Line by line, copy the records below exactly and leave the pictures out.

Supplied data:
--- START ---

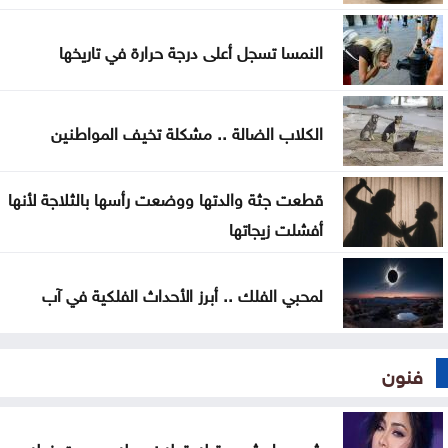
النمسا تسجل أعلى درجة حرارة في تاريخها
الكلاب الضالة .. مشكلة تخيف المواطنين
قطعت جثة والدتها ووضعت رأسها بالثلاجة لأنها
أفشلت زيجاتها
لمحبي الفلك .. أبرز الأحداث الفلكية في آب
فنون
شيرين لمشهور تيك توك: بحبك وبموت فيك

--- END ---

Exercise answer:
النمسا تسجل أعلى درجة حرارة في تاريخها
الكلاب الضالة .. مشكلة تخيف المواطنين
قطعت جثة والدتها ووضعت رأسها بالثلاجة لأنها
أفشلت زيجاتها
لمحبي الفلك .. أبرز الأحداث الفلكية في آب
فنون
شيرين لمشهور تيك توك: بحبك وبموت فيك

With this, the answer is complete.